The next day was a Saturday. Ellen went to the mall and did not leave until her arms were criss-crossed with red lines, etched into them from a dozen glossy, dangling shopping bags, spouting tissue paper. When she finally arrived home, Rupert was waiting on the front step. He was cross because no one had been there to open the door for him. There was no food in the freezer. Ellen offered Rupert a ketchup sandwich. Rupert scornfully declined. Ellen tried on her new clothing for Rupert, gradually lulling him into a state of admiring appreciation. He studied various outfits, approved a skirt here, rejected a necklace there. He ate the ketchup sandwich. Rupert fell asleep with the proud feeling that he was a sort of fashion designer, or magician. Here he had transformed Ellen from a pale mouse into a glittering fairy princess, and he hadn’t even intended to.
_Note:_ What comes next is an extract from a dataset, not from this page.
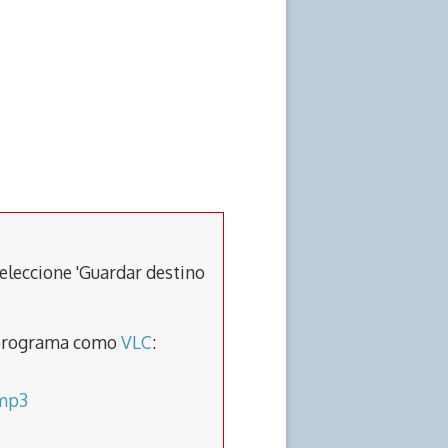
eleccione 'Guardar destino
un programa como
VLC
:
.mp3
Ellen wore a sundress to class the next day. The reaction was such that that when she came home, she gathered all her sweatpants into a laundry basket, took it outside, and tipped it into the dumpster. Many months later, Ellen had to buy a new sweat suit when her class went on a hiking trip. But the new sweat suit was made of turquoise velour, and Ellen sat on a picnic blanket all afternoon so it would not get dirty. It was surprising that Ellen turned out to be beautiful. Her long, delicate body was as slim and graceful as a swan’s neck. Her muted coloring only needed bright colors to bring it to life. She began to wear make up; heavy black mascara that transformed her eyelashes into velvet wings; turquoise eyeliner that made her irises sparkle. Once, much later on when Ellen and I became friends, I tried on that same, glittering turquoise eye shadow. I looked like a whore slinking around dark corners in the shadows of Hollywood Blvd. Ellen could pull off looks no ordinary woman should attempt at home. She learned to balance on high, fragile heels. She had her hair done. When she floated down the central walkway of our campus, heads turned.